Royal Elite Epilogue (Royal Elite #7) by Rina Kent



“You’re hot.” Cole rips his gaze from the road for a fraction of a second to focus on me.

“I know that.” I still blush. We might have been married for two years and fully public for way longer than that, but Cole still manages to bring the little girl out from inside me. The girl who spied on him when he wasn’t looking.

The girl who watched him while he watched everything else, and was oblivious when he watched her.

“No.” He removes his hand from between my legs and places it on my forehead. “You’re feverish. Did you have something to drink?”

“No.”

“Then what is it?”

“I...let’s go home first.”

“Tell me, Silver.”

“I have an entire evening planned.”

He narrows his eyes on me. “An entire evening for what?”

A wave of nausea hits me out of the blue and I grab my mouth. “Stop the car.”

He does and I open the door, flying out and heaving on the side of the road.

Cole joins me in a second, holding my hair and stroking my back.
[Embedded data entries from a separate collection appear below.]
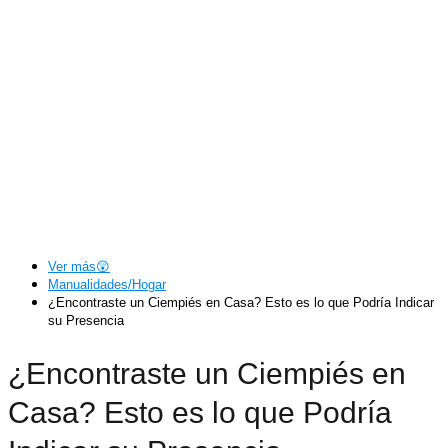
Ver más😲
Manualidades/Hogar
¿Encontraste un Ciempiés en Casa? Esto es lo que Podría Indicar
su Presencia
¿Encontraste un Ciempiés en
Casa? Esto es lo que Podría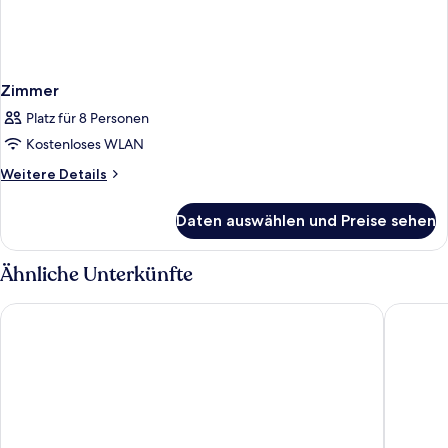
Zimmer
Platz für 8 Personen
Kostenloses WLAN
Weitere
Weitere Details
Details
für
Daten auswählen und Preise sehen
Zimmer
Ähnliche Unterkünfte
Hotel Lampenhäusl
HAIDVOG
This scene is so similar to the other time.

“Silver…” Cole holds my shoulders after I finish. “Are you…”

Damn it. I really planned an evening for this, and I even made Kim help me pick the candles and everything, but now, I don’t have a choice.
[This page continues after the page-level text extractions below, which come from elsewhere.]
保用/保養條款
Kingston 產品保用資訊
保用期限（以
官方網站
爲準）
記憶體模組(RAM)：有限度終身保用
I take his hand and place it on my stomach, nodding.

“You’re pregnant?” he asks, eyes widening in wonder.

“I am. I found out this morning and planned a romantic night to celebrate. Now it’s all ruined.”

“Who says it’s ruined?” He holds me to him, kissing my nose. “We’ll celebrate until the morning if that’s what you want. Thank you for being mine, Butterfly.”

“Cole…”

He wipes my tears away with a smile and I groan, “Stupid hormones. They’re going to make our lives hell now, like when we were expecting Ava.”
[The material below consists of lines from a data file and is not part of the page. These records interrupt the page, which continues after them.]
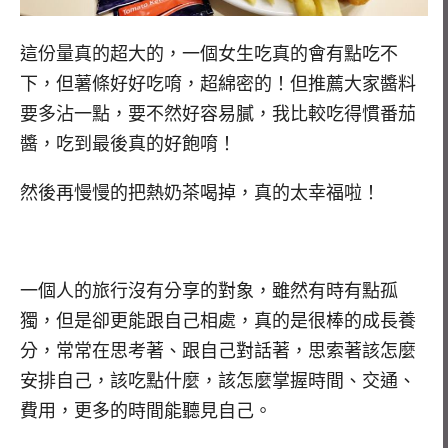
這份量真的超大的，一個女生吃真的會有點吃不
下，但薯條好好吃唷，超綿密的！但推薦大家醬料
要多沾一點，要不然好容易膩，我比較吃得慣番茄
醬，吃到最後真的好飽唷！
然後再慢慢的把熱奶茶喝掉，真的太幸福啦！
一個人的旅行沒有分享的對象，雖然有時有點孤
獨，但是卻更能跟自己相處，真的是很棒的成長養
分，常常在思考著、跟自己對話著，思索著該怎麼
安排自己，該吃點什麼，該怎麼掌握時間、交通、
費用，更多的時間能聽見自己。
“I couldn’t give two fucks about that. As long as you’re healthy, I’ll take care of the hormones.”

I bite my lower lip. “You will?”

“Oh, I fucking will.” He carries me in his arms bridal style and I squeal, then laugh as he takes me to the car.

Cole doesn’t wait until we get home.





26





The Men’s Group Chat





Ronan: Emergency.

Ronan: I said, emergency, fuckers.

Cole: Now what? You put juice in your kid’s milk again?

Xander: Or you messed up Teal’s workspace and she’s coming after your arse with an axe?

Aiden: Remi needs to get older so he can film that shit and send it over.

Ronan: Premièrement, my Remi would never betray me. Deuxièmenent, fuck you all. Finalement, it’s none of your previous nonsense. I don’t know what to get Teal for our anniversary. I took her everywhere and she doesn’t like material shit. Give me inspiration.

Xander: Last anniversary, I bought Green a piece of land on which she can build a new children’s centre. Best decision ever. And best sex ever that night.

Ronan: Teal has no use for a piece of land. Dammit.

Aiden: Buy her jewellery. Something she can have on all the time.

Ronan: She doesn’t like jewellery. How about you, Cole? What did you get Silver on your last anniversary?

Cole: Pretty sure a baby.

Xander: *laughing out loud emoji*

Aiden: Are you knocking her up for sport, Nash?

Cole: You of all people should shut the fuck up, King.

Aiden: She was my fiancée first.

Cole: Just like Ron was Elsa’s fiancé first and Xan was her boyfriend.

Xander: #Burn.

Ronan: Hey, fuckers. Me. Pay attention to me. I’m the one who called this up. Where’s Levi anyway?

Levi: Over here. Don’t care.

Xander: Have you thought about asking Knox? He should know what his sister would want.

Ronan: Jackpot! You’re promoted to being my best friend, Xan. I’ll hang the award in your office tomorrow.

Xander: No thanks.



One day later…

Cole: How did it go, Ron?

Xander: He’s been MIA for an entire day. Do you think he’s dead? Should we file a missing person report?

Aiden: Damn. There should have been someone who filmed the whole murder scene.

Ronan: I’m here. I’m not dead, but you all will be next time I see you. And no, there was no murder scene.

Xander: So? What happened? Since when do you like suspense?

Ronan: I can’t hear you over the halo clouding my head. Piss off.

Cole: I guess that means it went well?

Ronan: Well? Try fantastic. Try...adventurous.

Aiden: A threesome?

Ronan: Fuck you, King. I wouldn’t share my Teal, even if I was offered the world.

Cole: La Débauche?

Ronan: Ding, ding, ding. One word, fuckers. You need lightening years to reach my level.

Ronan: Time for round two.





Aiden: How do you know if your wife is cheating on you?

Cole: Easy. You don’t know.

Xander: Elsa is cheating on you?

Ronan: Hold my fucking beer. This shit is interesting. Is it me? Did she say my name while asleep? I knew she couldn’t have possibly gotten over me.

Xander: And me. I know I should be sorry, but I’m kind of not.